▸ **EXERCISE AIM**
Your reply should restate the lines from the top of the entries through the line containing "オンライン開催、所要30～40分、参加費無料" word for word, with no pictures.
┌─ AVAILABLE DATA
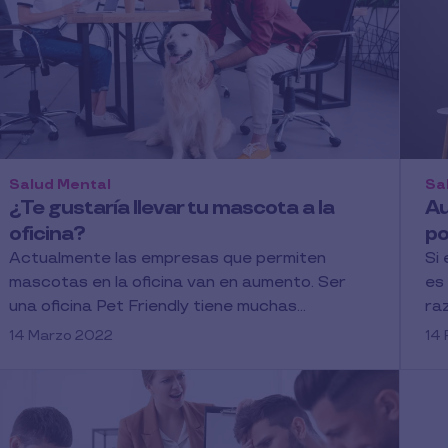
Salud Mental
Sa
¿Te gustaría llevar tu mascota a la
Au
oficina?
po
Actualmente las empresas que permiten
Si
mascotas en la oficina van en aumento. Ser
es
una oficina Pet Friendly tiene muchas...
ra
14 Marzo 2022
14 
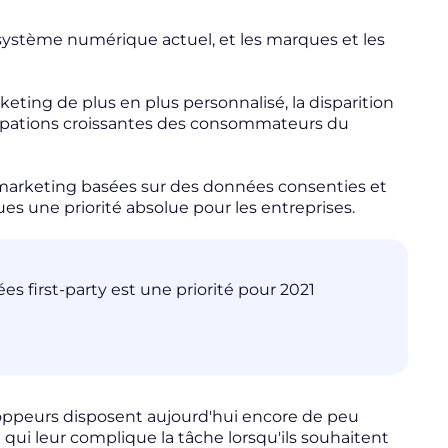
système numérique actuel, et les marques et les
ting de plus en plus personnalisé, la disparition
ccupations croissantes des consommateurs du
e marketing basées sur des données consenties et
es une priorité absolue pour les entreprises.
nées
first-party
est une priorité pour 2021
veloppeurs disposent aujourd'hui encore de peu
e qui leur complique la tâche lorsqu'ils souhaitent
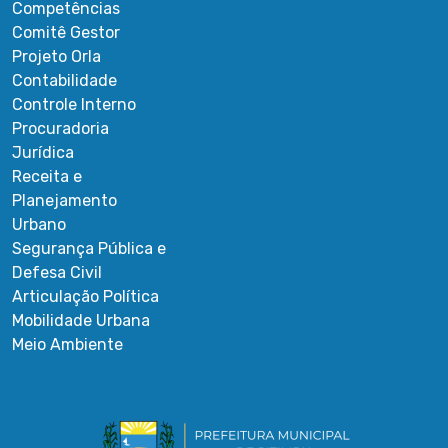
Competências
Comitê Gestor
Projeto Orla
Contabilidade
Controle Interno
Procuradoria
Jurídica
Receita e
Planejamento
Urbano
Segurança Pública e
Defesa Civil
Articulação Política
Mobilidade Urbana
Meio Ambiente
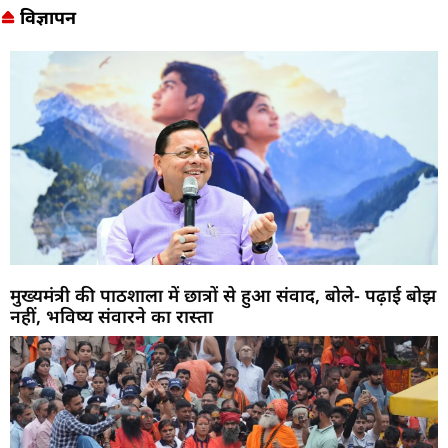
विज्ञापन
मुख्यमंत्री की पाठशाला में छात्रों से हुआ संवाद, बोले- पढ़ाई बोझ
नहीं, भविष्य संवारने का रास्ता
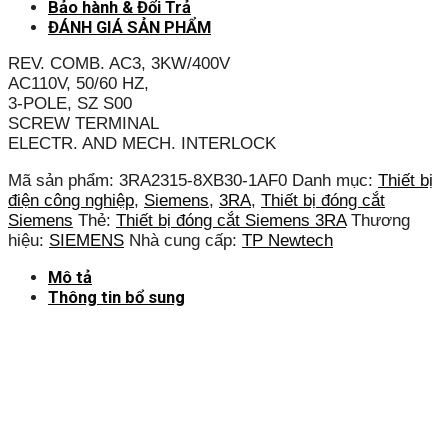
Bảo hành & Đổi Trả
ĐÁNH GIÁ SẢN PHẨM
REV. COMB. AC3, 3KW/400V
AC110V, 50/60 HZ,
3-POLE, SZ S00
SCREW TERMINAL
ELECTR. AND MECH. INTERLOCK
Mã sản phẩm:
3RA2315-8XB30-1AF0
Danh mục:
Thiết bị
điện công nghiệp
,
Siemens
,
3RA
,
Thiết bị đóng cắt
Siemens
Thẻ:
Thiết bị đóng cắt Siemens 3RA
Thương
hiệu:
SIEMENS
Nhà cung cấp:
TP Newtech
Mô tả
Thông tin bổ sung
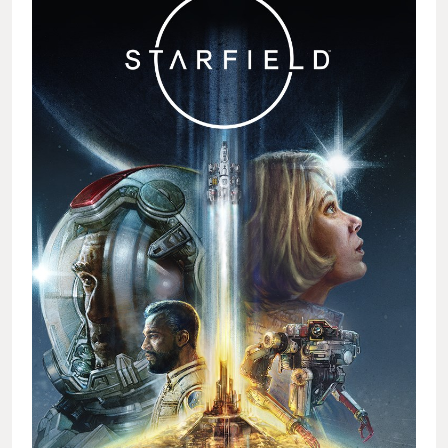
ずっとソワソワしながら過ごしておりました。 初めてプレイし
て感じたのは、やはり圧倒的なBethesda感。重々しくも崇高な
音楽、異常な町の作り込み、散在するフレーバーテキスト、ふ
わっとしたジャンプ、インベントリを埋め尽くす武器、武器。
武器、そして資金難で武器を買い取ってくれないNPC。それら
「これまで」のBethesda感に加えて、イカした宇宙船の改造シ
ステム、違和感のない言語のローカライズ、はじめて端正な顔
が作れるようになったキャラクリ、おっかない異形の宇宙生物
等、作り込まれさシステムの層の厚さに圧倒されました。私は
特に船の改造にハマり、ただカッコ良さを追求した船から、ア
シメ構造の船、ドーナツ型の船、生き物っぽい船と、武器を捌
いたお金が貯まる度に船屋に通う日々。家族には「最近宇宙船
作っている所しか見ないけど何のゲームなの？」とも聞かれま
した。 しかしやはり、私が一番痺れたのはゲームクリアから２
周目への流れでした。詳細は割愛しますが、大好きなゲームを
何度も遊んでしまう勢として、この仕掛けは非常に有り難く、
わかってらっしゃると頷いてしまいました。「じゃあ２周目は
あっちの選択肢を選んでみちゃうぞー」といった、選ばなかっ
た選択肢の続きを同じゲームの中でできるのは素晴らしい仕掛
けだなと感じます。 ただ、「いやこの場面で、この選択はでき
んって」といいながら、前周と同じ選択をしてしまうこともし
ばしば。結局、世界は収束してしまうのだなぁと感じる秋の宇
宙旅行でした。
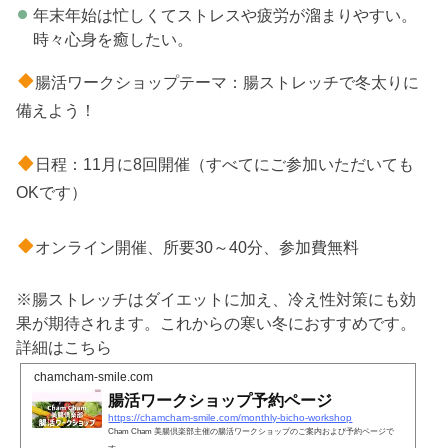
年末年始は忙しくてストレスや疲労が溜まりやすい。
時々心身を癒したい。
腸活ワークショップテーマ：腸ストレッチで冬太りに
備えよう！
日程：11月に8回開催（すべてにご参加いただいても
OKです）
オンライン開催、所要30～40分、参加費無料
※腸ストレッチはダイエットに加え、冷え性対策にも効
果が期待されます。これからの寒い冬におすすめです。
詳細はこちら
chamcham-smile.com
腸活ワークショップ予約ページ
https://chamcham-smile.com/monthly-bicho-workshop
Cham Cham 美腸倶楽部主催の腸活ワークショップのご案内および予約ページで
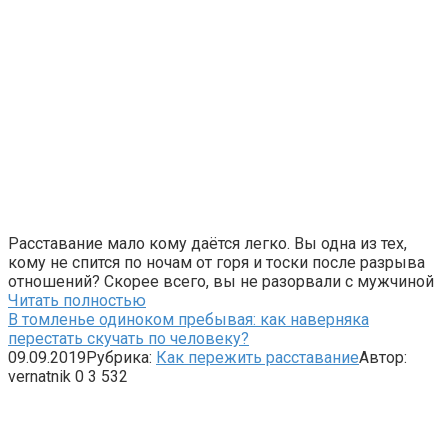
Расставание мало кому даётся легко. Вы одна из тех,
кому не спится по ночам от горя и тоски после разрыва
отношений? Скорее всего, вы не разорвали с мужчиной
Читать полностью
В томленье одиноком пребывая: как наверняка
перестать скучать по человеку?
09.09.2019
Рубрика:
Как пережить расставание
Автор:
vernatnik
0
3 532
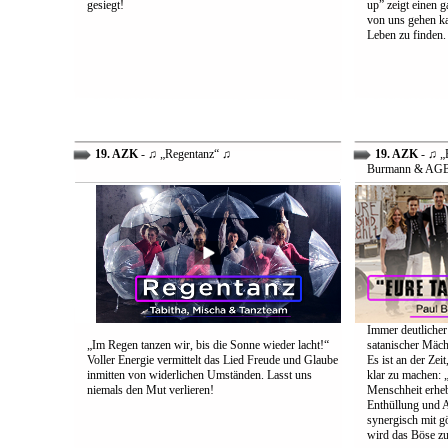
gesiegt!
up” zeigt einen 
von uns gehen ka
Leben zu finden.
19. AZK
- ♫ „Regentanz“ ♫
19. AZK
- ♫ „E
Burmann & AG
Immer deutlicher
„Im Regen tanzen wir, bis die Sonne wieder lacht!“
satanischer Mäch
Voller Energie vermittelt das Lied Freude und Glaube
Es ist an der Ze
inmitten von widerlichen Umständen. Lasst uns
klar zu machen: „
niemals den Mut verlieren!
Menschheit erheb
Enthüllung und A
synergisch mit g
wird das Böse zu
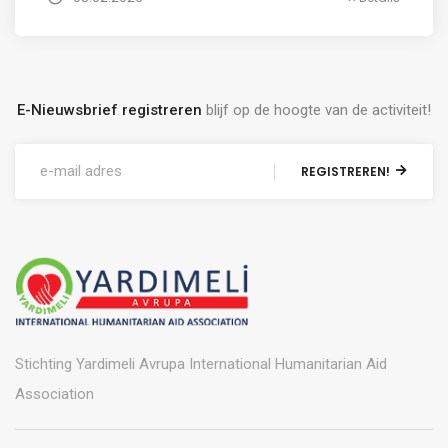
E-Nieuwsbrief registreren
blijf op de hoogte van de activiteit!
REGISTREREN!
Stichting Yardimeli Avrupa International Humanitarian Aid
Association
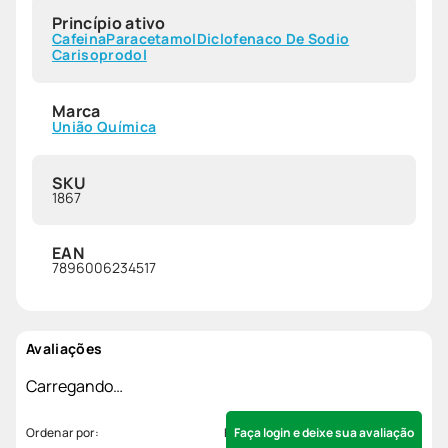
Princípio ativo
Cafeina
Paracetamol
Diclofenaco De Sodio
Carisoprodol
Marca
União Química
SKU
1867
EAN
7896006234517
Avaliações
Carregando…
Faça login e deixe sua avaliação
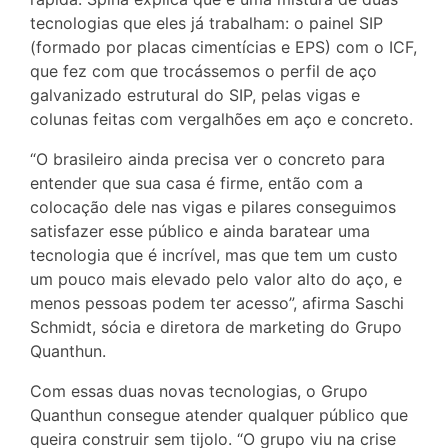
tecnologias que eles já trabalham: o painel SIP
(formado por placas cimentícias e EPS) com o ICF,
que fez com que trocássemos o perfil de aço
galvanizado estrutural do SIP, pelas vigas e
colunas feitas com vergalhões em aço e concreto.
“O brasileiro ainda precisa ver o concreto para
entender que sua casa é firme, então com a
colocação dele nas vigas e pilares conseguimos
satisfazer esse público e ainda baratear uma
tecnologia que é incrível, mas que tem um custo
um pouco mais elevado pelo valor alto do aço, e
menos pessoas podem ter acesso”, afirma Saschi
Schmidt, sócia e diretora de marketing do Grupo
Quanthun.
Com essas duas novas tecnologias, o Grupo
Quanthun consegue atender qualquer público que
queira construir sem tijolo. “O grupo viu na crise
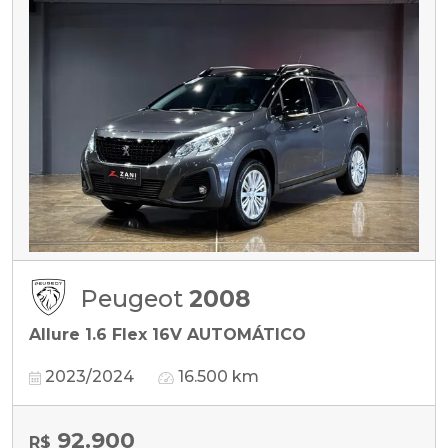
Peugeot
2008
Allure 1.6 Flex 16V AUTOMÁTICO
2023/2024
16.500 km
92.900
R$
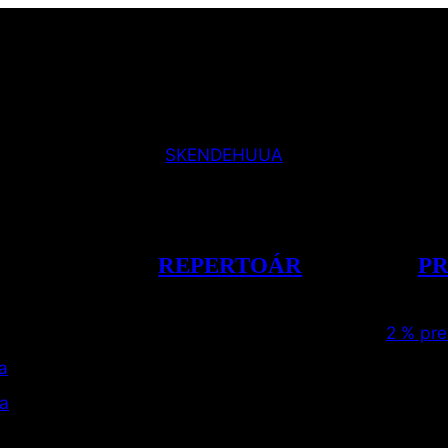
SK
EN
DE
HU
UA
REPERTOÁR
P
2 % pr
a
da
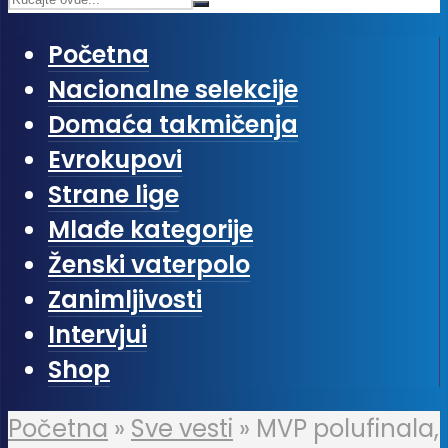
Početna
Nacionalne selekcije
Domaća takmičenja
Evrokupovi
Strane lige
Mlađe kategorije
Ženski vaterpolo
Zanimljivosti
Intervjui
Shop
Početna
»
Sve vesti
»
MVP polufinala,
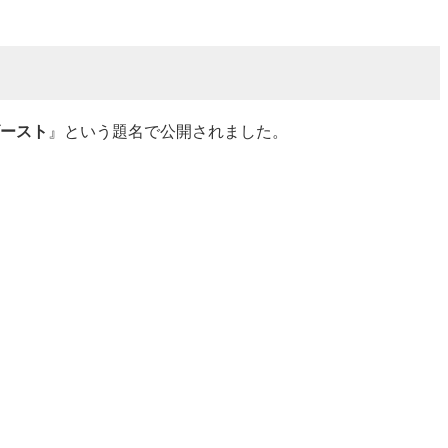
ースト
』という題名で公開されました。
└─
▸ **RESPONSE TO THE TASK**
Salud Mental
Sa
¿Te gustaría llevar tu mascota a la
Au
oficina?
po
Actualmente las empresas que permiten
Si
mascotas en la oficina van en aumento. Ser
es
una oficina Pet Friendly tiene muchas...
ra
14 Marzo 2022
14 
système numérique actuel, et les marques et les
ting de plus en plus personnalisé, la disparition
ccupations croissantes des consommateurs du
e marketing basées sur des données consenties et
es une priorité absolue pour les entreprises.
nées
first-party
est une priorité pour 2021
veloppeurs disposent aujourd'hui encore de peu
e qui leur complique la tâche lorsqu'ils souhaitent
Competências
Comitê Gestor
Projeto Orla
Contabilidade
Controle Interno
Procuradoria
Jurídica
Receita e
Planejamento
Urbano
Segurança Pública e
Defesa Civil
Articulação Política
Mobilidade Urbana
Meio Ambiente
विज्ञापन
मुख्यमंत्री की पाठशाला में छात्रों से हुआ संवाद, बोले- पढ़ाई बोझ
नहीं, भविष्य संवारने का रास्ता
Bảo hành & Đổi Trả
ĐÁNH GIÁ SẢN PHẨM
REV. COMB. AC3, 3KW/400V
AC110V, 50/60 HZ,
3-POLE, SZ S00
SCREW TERMINAL
ELECTR. AND MECH. INTERLOCK
Mã sản phẩm:
3RA2315-8XB30-1AF0
Danh mục:
Thiết bị
điện công nghiệp
,
Siemens
,
3RA
,
Thiết bị đóng cắt
Siemens
Thẻ:
Thiết bị đóng cắt Siemens 3RA
Thương
hiệu:
SIEMENS
Nhà cung cấp:
TP Newtech
Mô tả
Thông tin bổ sung
ずっとソワソワしながら過ごしておりました。 初めてプレイし
て感じたのは、やはり圧倒的なBethesda感。重々しくも崇高な
音楽、異常な町の作り込み、散在するフレーバーテキスト、ふ
わっとしたジャンプ、インベントリを埋め尽くす武器、武器。
武器、そして資金難で武器を買い取ってくれないNPC。それら
「これまで」のBethesda感に加えて、イカした宇宙船の改造シ
ステム、違和感のない言語のローカライズ、はじめて端正な顔
が作れるようになったキャラクリ、おっかない異形の宇宙生物
等、作り込まれさシステムの層の厚さに圧倒されました。私は
特に船の改造にハマり、ただカッコ良さを追求した船から、ア
シメ構造の船、ドーナツ型の船、生き物っぽい船と、武器を捌
いたお金が貯まる度に船屋に通う日々。家族には「最近宇宙船
作っている所しか見ないけど何のゲームなの？」とも聞かれま
した。 しかしやはり、私が一番痺れたのはゲームクリアから２
周目への流れでした。詳細は割愛しますが、大好きなゲームを
何度も遊んでしまう勢として、この仕掛けは非常に有り難く、
わかってらっしゃると頷いてしまいました。「じゃあ２周目は
あっちの選択肢を選んでみちゃうぞー」といった、選ばなかっ
た選択肢の続きを同じゲームの中でできるのは素晴らしい仕掛
けだなと感じます。 ただ、「いやこの場面で、この選択はでき
んって」といいながら、前周と同じ選択をしてしまうこともし
ばしば。結局、世界は収束してしまうのだなぁと感じる秋の宇
宙旅行でした。
年末年始は忙しくてストレスや疲労が溜まりやすい。
時々心身を癒したい。
腸活ワークショップテーマ：腸ストレッチで冬太りに
備えよう！
日程：11月に8回開催（すべてにご参加いただいても
OKです）
オンライン開催、所要30～40分、参加費無料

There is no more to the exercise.